Ebenso wenig kann ich. Ich kann zwar nicht rauchen, wenn ich nicht rauchen will (und ich weiß, dass ich auf diese Fähigkeit nicht stolz sein soll); aber dass ich tatsächlich eigentlich rauchen will, dass ich mich selbst jetzt noch, sieben Monate danach, oftmals nach einer Zigarette sehne, als hätte ich erst gestern aufgehört, das kann ich nicht abstellen (und ich weiß, dass ich mich ob dieses Fehlers nicht schämen muss). Ich fühle mich, als hätte mein Kopf nicht realisiert, dass ich seit sieben Monaten nicht mehr geraucht habe. Es ist, als würde ich die Sehnsucht nur unterdrücken, und da ich Meister im Unterdrücken von Emotionen und Wünschen bin, gelingt es mir, den Teufel nicht durchbrechen zu lassen. Doch leide ich darunter. Was ist, wenn sich dies niemals ändert? In den letzten fünf Monaten ist mein Zustand konstant und gleichgeblieben. Was ist, wenn ich mein Leben lang darunter leide, mir selbst das Rauchen verboten zu haben? Da sind zu viele Gründe, die gegen das Rauchen sprechen; und doch wiegt der Gedanke an ein ganzes Leben erfüllt mit dem täglichen, sehnsüchten Gedanken an eine Zigarette sie alle auf. Es ist dieser Gedanke, der mich dem Rauchen gegenüber stets ambivalent bleiben lässt. In schwachen Momenten würde ich sagen: Lieber sterbe ich zehn Jahre früher, abhängig von Nikotin, aber frei von leidvollem Schmachten, als dass ich zehn Jahre länger lebe, frei von Nikotin, aber mein Leben lang begleitet vom Gedanken an die Freuden, die ich mir einst verbat.
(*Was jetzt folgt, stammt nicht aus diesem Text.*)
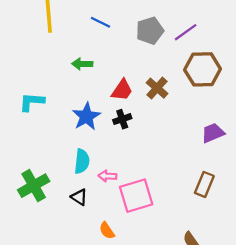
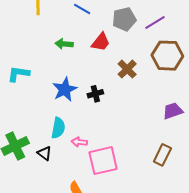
red trapezoid: (122, 90) -> (101, 42), moved
black triangle: (79, 197) -> (44, 153), moved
Kein Mensch, der nie nach einer Substanz süchtig war, kann dies je verstehen. Es ist mit nichts zu vergleichen. Seit ich das Rauchen aufgegeben habe, fehlen mir jeden Tag 20 Momente voller Glückseeligkeit. Es ist die manipulative Wirkung auf das Gehirn, die dieses Gift so reizvoll und erfolgreich macht. Die Wut, die Menschen in mir erzeugen, die an diesem Stoff profitieren, ist unbeschreiblich.